Admitted 3/27/03 and discharged 5/17/05; readmitted 11/02/05 and discharged 7/21/06; readmitted 11/19/07 and discharged 6/27/08. Hillsides staff was not in favor of any of these discharges. T is very unstable. She was discharged the first two times to a previous foster mother who was very uncooperative and was not amenable to services either before or after discharge.

During the third stay at Hillsides, a P3 worker located relatives of her mother in Pennsylvania. T had never met these people. DCFS sent her for a visit on Spring Break in 2008, and by 6/08, had cleared the home as an acceptable placement. Our request to keep her bed open was denied. In less than 2 weeks, the relatives called child services in Pennsylvania and they removed her from the home. Shortly thereafter, she was returned to California and is currently living in a foster home in Los Angeles County. The Los Angeles County Department of Children and Family Services child social worker made it clear upon our inquiry that Hillsides was not an option for placement again. We have no reason to think she will be any more successful in this home than in the others.

1. Back in 2003, LA DCFS should have conducted a TDM that would address her needs and the support services she would need in transitioning to a new placement. (A TDM meeting is an opportunity for all interested parties in the life of the foster care child to convene and address his discharge and treatment plan for a successful replacement.)
2. The County should never place a child with a foster home that will not be open to supportive services.
3. When considering a new placement out of state have some graduated visits which get longer each time to determine the suitability of the fit. Note, this might be expensive, but would cut down on the trauma of the child involved.

Supervisors comment:
This was a very unstable plan. I am worried about the outcome. This mother has a history of serious problems, and she had very little in the way of pre-placement services. She is also extremely resistant and suspicious, making it difficult for her to make use of the services that were offered.
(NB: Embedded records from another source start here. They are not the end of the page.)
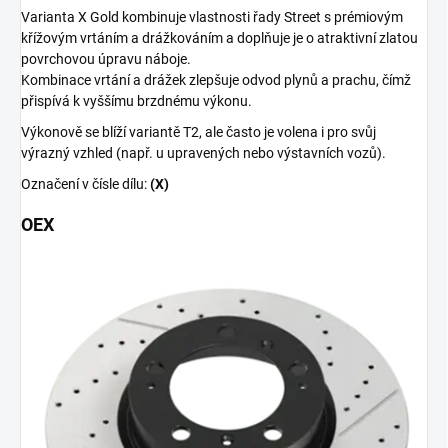
Varianta X Gold kombinuje vlastnosti řady Street s prémiovým
křížovým vrtáním a drážkováním a doplňuje je o atraktivní zlatou
povrchovou úpravu náboje.
Kombinace vrtání a drážek zlepšuje odvod plynů a prachu, čímž
přispívá k vyššímu brzdnému výkonu.
Výkonově se blíží variantě T2, ale často je volena i pro svůj
výrazný vzhled (např. u upravených nebo výstavních vozů).
Označení v čísle dílu:
(X)
OEX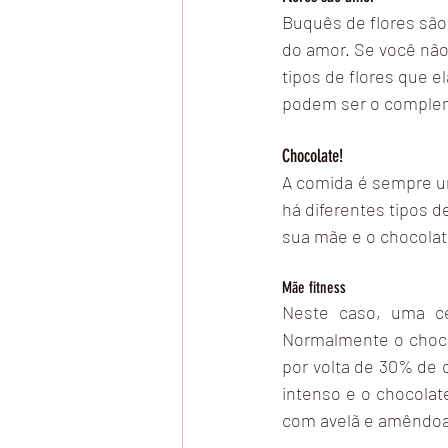
Buquês de flores são
do amor. Se você não 
tipos de flores que e
podem ser o complem
Chocolate!
A comida é sempre um
há diferentes tipos d
sua mãe e o chocolat
Mãe fitness
Neste caso, uma ce
Normalmente o chocol
por volta de 30% de 
intenso e o chocolat
com avelã e amêndoa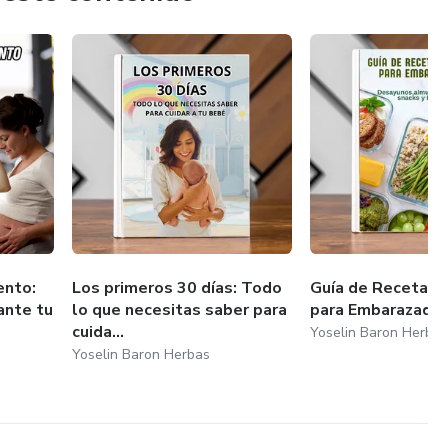
ento:
Los primeros 30 días: Todo
Guía de Recetas F
ante tu
lo que necesitas saber para
para Embarazada
cuida...
Yoselin Baron Herba
Yoselin Baron Herbas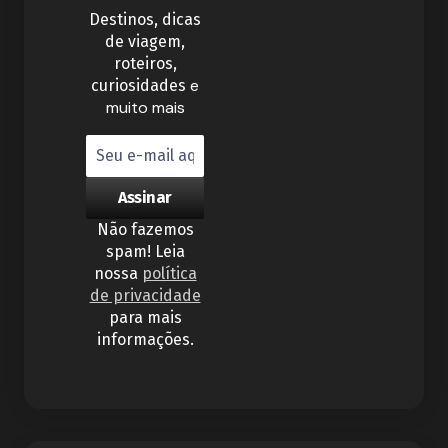
Destinos, dicas
de viagem,
roteiros,
e
curiosidades
muito mais
Não fazemos
spam! Leia
nossa
política
de privacidade
para mais
informações.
1. Family involvement in the treatment process is a key factor.
2. A plan for discharge agreed by all parties, Hillsides, LA DCFS, the child and the family is necessary for a successful transition. (A plan is not going to work if the child or the receiving party is saying they are not ready.)
3. We should consider mandatory supportive services in the home.
4. Once a plan has been agreed upon, there should be some benchmarks set to determine the move-in date.
5. As a general rule, the residential treatment agency should provide Wraparound services to the receiving family where ever possible, since they are the ones who know the child and the family. (This would entail an exception to the Service Provider Areas (SPA) specific structure of the Wraparound program, since most residential treatment centers do not have Wraparound programs in all the SPAs.)